» **STORED DATA**
__________________________________________________

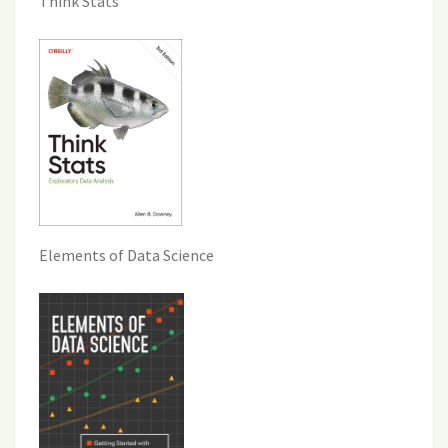
Think Stats
Elements of Data Science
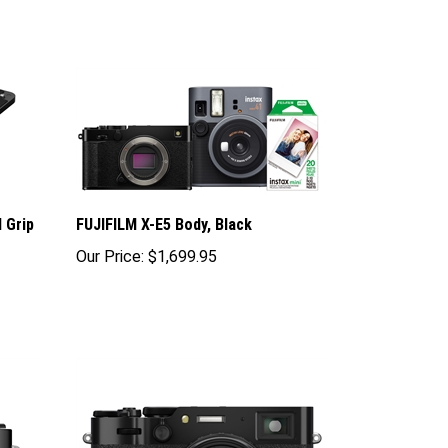
 Grip
FUJIFILM X-E5 Body, Black
Our Price:
$1,699.95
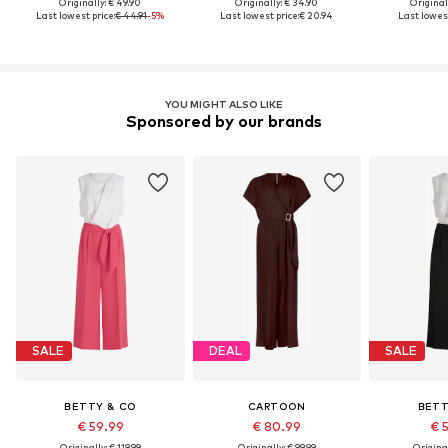
Originally: € 49.90
Originally: € 34.90
Original
Last lowest price:
€ 44.91
-5%
Last lowest price:
€ 20.94
Last lowest
YOU MIGHT ALSO LIKE
Sponsored by our brands
SALE
DEAL
SALE
BETTY & CO
CARTOON
BETT
€ 59.99
€ 80.99
€ 
Originally: € 119.99
Originally: € 99.99
Original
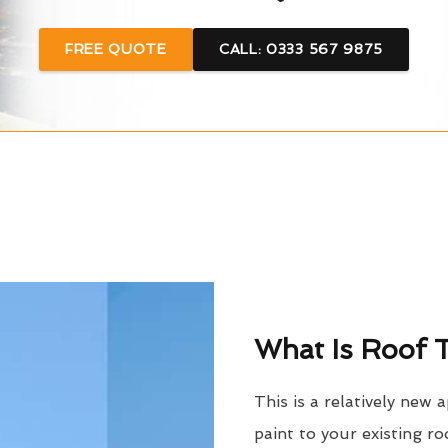
FREE QUOTE
CALL: 0333 567 9875
What Is Roof T
This is a relatively new 
paint to your existing ro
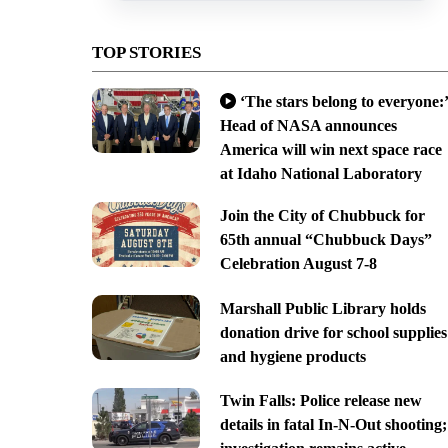
TOP STORIES
‘The stars belong to everyone:’
Head of NASA announces
America will win next space race
at Idaho National Laboratory
Join the City of Chubbuck for
65th annual “Chubbuck Days”
Celebration August 7-8
Marshall Public Library holds
donation drive for school supplies
and hygiene products
Twin Falls: Police release new
details in fatal In-N-Out shooting;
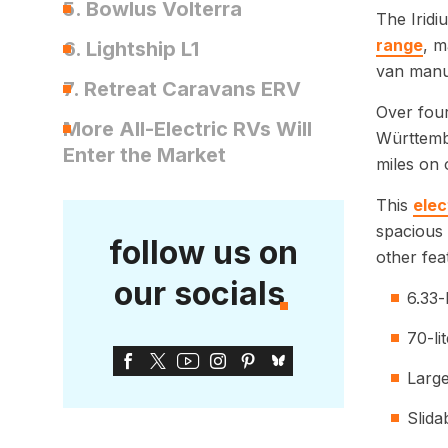
5. Bowlus Volterra
The Iridi
range
, m
6. Lightship L1
van manu
7. Retreat Caravans ERV
Over four
More All-Electric RVs Will
Württembe
Enter the Market
miles on 
This
elec
spacious 
follow us on
other fea
our socials
6.33-
70-li
Large
Slida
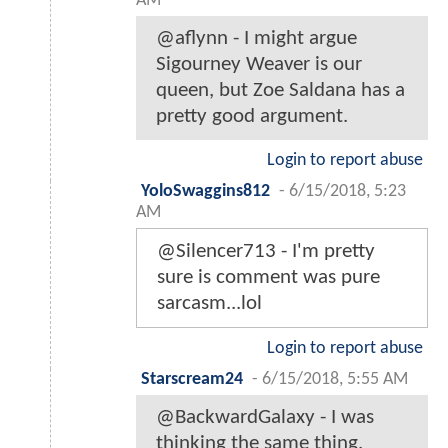
AM
@aflynn - I might argue
Sigourney Weaver is our
queen, but Zoe Saldana has a
pretty good argument.
Login to report abuse
YoloSwaggins812
-
6/15/2018, 5:23
AM
@Silencer713 - I'm pretty
sure is comment was pure
sarcasm...lol
Login to report abuse
Starscream24
-
6/15/2018, 5:55 AM
@BackwardGalaxy - I was
thinking the same thing.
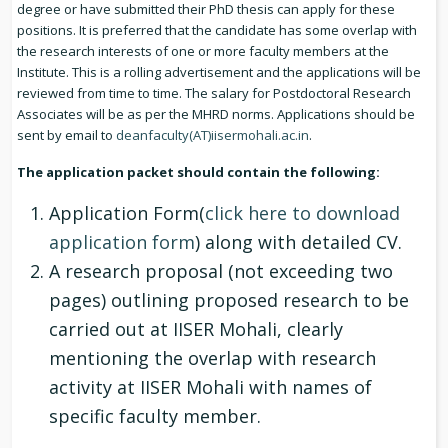
degree or have submitted their PhD thesis can apply for these
positions. It is preferred that the candidate has some overlap with
the research interests of one or more faculty members at the
Institute. This is a rolling advertisement and the applications will be
reviewed from time to time. The salary for Postdoctoral Research
Associates will be as per the MHRD norms. Applications should be
sent by email to
deanfaculty(AT)iisermohali.ac.in
.
The application packet should contain the following:
Application Form(
click here to download
application form
) along with detailed CV.
A research proposal (not exceeding two
pages) outlining proposed research to be
carried out at IISER Mohali, clearly
mentioning the overlap with research
activity at IISER Mohali with names of
specific faculty member.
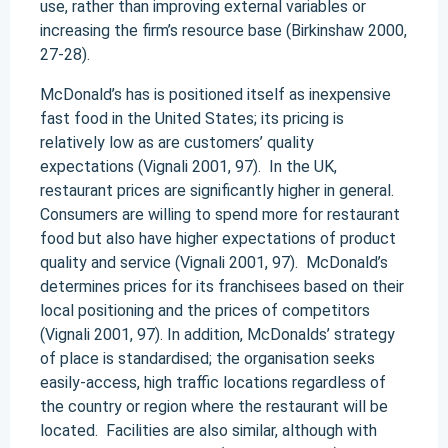
use, rather than improving external variables or
increasing the firm’s resource base (Birkinshaw 2000,
27-28).
McDonald’s has is positioned itself as inexpensive
fast food in the United States; its pricing is
relatively low as are customers’ quality
expectations (Vignali 2001, 97). In the UK,
restaurant prices are significantly higher in general.
Consumers are willing to spend more for restaurant
food but also have higher expectations of product
quality and service (Vignali 2001, 97). McDonald’s
determines prices for its franchisees based on their
local positioning and the prices of competitors
(Vignali 2001, 97). In addition, McDonalds’ strategy
of place is standardised; the organisation seeks
easily-access, high traffic locations regardless of
the country or region where the restaurant will be
located. Facilities are also similar, although with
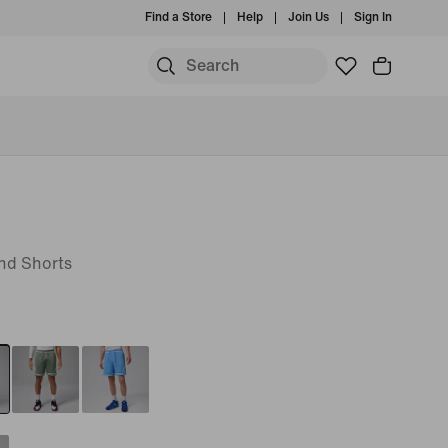
Find a Store
Help
Join Us
Sign In
nd Shorts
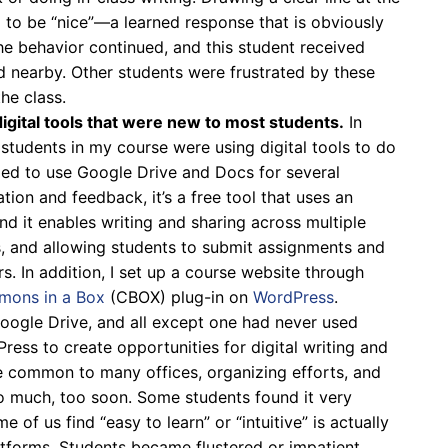
g to be “nice”—a learned response that is obviously
he behavior continued, and this student received
 nearby. Other students were frustrated by these
he class.
igital tools that were new to most students.
In
, students in my course were using digital tools to do
ided to use Google Drive and Docs for several
tion and feedback, it’s a free tool that uses an
nd it enables writing and sharing across multiple
, and allowing students to submit assignments and
s. In addition, I set up a course website through
ons in a Box
(CBOX) plug-in on
WordPress
.
oogle Drive, and all except one had never used
ss to create opportunities for digital writing and
e common to many offices, organizing efforts, and
oo much, too soon. Some students found it very
e of us find “easy to learn” or “intuitive” is actually
atforms. Students became flustered or impatient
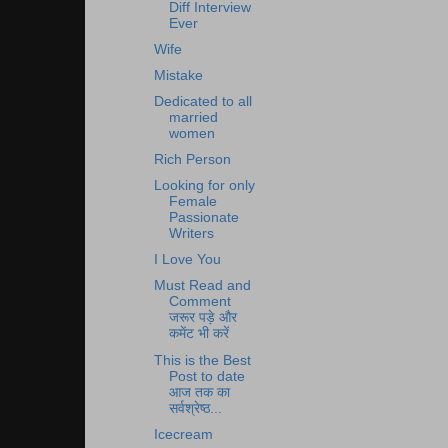
Diff Interview
Ever
Wife
Mistake
Dedicated to all
married
women
Rich Person
Looking for only
Female
Passionate
Writers
I Love You
Must Read and
Comment
जरूर पड़े और
कमेंट भी करें
This is the Best
Post to date
आज तक का
सर्वश्रेष्ठ...
Icecream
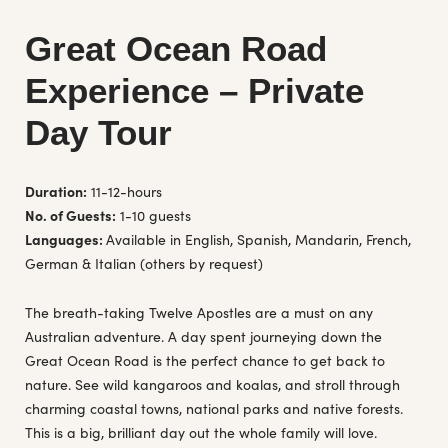
Great Ocean Road
Experience – Private
Day Tour
Duration:
11-12-hours
No. of Guests:
1-10 guests
Languages:
Available in English, Spanish, Mandarin, French,
German & Italian (others by request)
The breath-taking Twelve Apostles are a must on any
Australian adventure. A day spent journeying down the
Great Ocean Road is the perfect chance to get back to
nature. See wild kangaroos and koalas, and stroll through
charming coastal towns, national parks and native forests.
This is a big, brilliant day out the whole family will love.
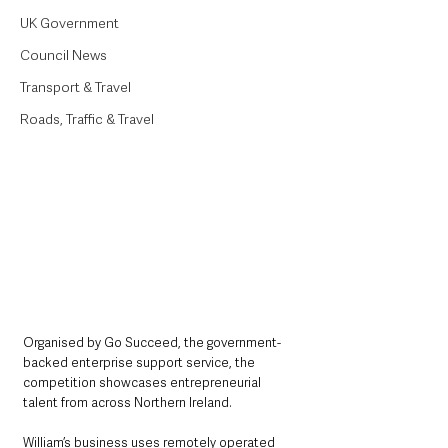
UK Government
Council News
Transport & Travel
Roads, Traffic & Travel
Organised by Go Succeed, the government-
backed enterprise support service, the 
competition showcases entrepreneurial 
talent from across Northern Ireland.
William’s business uses remotely operated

__________________________________________________

» **EXERCISE BRIEF**
Write out the whole listing above exactly; do not include the pictures.

» **EXPECTED ANSWER**
Think Stats
Elements of Data Science
 Grip
FUJIFILM X-E5 Body, Black
Our Price:
$1,699.95
Originally: € 49.90
Originally: € 34.90
Original
Last lowest price:
€ 44.91
-5%
Last lowest price:
€ 20.94
Last lowest
YOU MIGHT ALSO LIKE
Sponsored by our brands
SALE
DEAL
SALE
BETTY & CO
CARTOON
BETT
€ 59.99
€ 80.99
€ 
Originally: € 119.99
Originally: € 99.99
Original
FREE QUOTE
CALL: 0333 567 9875
What Is Roof T
This is a relatively new 
paint to your existing ro
TOP STORIES
‘The stars belong to everyone:’
Head of NASA announces
America will win next space race
at Idaho National Laboratory
Join the City of Chubbuck for
65th annual “Chubbuck Days”
Celebration August 7-8
Marshall Public Library holds
donation drive for school supplies
and hygiene products
Twin Falls: Police release new
details in fatal In-N-Out shooting;
5. Bowlus Volterra
The Iridi
range
, m
6. Lightship L1
van manu
7. Retreat Caravans ERV
Over four
More All-Electric RVs Will
Württembe
Enter the Market
miles on 
This
elec
spacious 
follow us on
other fea
our socials
6.33-
70-li
Large
Slida
AM
@aflynn - I might argue
Sigourney Weaver is our
queen, but Zoe Saldana has a
pretty good argument.
Login to report abuse
YoloSwaggins812
-
6/15/2018, 5:23
AM
@Silencer713 - I'm pretty
sure is comment was pure
sarcasm...lol
Login to report abuse
Starscream24
-
6/15/2018, 5:55 AM
@BackwardGalaxy - I was
thinking the same thing.
degree or have submitted their PhD thesis can apply for these
positions. It is preferred that the candidate has some overlap with
the research interests of one or more faculty members at the
Institute. This is a rolling advertisement and the applications will be
reviewed from time to time. The salary for Postdoctoral Research
Associates will be as per the MHRD norms. Applications should be
sent by email to
deanfaculty(AT)iisermohali.ac.in
.
The application packet should contain the following:
Application Form(
click here to download
application form
) along with detailed CV.
A research proposal (not exceeding two
pages) outlining proposed research to be
carried out at IISER Mohali, clearly
mentioning the overlap with research
activity at IISER Mohali with names of
specific faculty member.
use, rather than improving external variables or
increasing the firm’s resource base (Birkinshaw 2000,
27-28).
McDonald’s has is positioned itself as inexpensive
fast food in the United States; its pricing is
relatively low as are customers’ quality
expectations (Vignali 2001, 97). In the UK,
restaurant prices are significantly higher in general.
Consumers are willing to spend more for restaurant
food but also have higher expectations of product
quality and service (Vignali 2001, 97). McDonald’s
determines prices for its franchisees based on their
local positioning and the prices of competitors
(Vignali 2001, 97). In addition, McDonalds’ strategy
of place is standardised; the organisation seeks
easily-access, high traffic locations regardless of
the country or region where the restaurant will be
located. Facilities are also similar, although with
Find a Store
Help
Join Us
Sign In
nd Shorts
g to be “nice”—a learned response that is obviously
he behavior continued, and this student received
 nearby. Other students were frustrated by these
he class.
igital tools that were new to most students.
In
, students in my course were using digital tools to do
ided to use Google Drive and Docs for several
tion and feedback, it’s a free tool that uses an
nd it enables writing and sharing across multiple
, and allowing students to submit assignments and
s. In addition, I set up a course website through
ons in a Box
(CBOX) plug-in on
WordPress
.
oogle Drive, and all except one had never used
ss to create opportunities for digital writing and
e common to many offices, organizing efforts, and
oo much, too soon. Some students found it very
e of us find “easy to learn” or “intuitive” is actually
atforms. Students became flustered or impatient
Diff Interview
Ever
Wife
Mistake
Dedicated to all
married
women
Rich Person
Looking for only
Female
Passionate
Writers
I Love You
Must Read and
Comment
जरूर पड़े और
कमेंट भी करें
This is the Best
Post to date
आज तक का
सर्वश्रेष्ठ...
Icecream
Great Ocean Road
Experience – Private
Day Tour
Duration:
11-12-hours
No. of Guests:
1-10 guests
Languages:
Available in English, Spanish, Mandarin, French,
German & Italian (others by request)
The breath-taking Twelve Apostles are a must on any
Australian adventure. A day spent journeying down the
Great Ocean Road is the perfect chance to get back to
nature. See wild kangaroos and koalas, and stroll through
charming coastal towns, national parks and native forests.
This is a big, brilliant day out the whole family will love.
UK Government
Council News
Transport & Travel
Roads, Traffic & Travel
Organised by Go Succeed, the government-
backed enterprise support service, the 
competition showcases entrepreneurial 
talent from across Northern Ireland.
William’s business uses remotely operated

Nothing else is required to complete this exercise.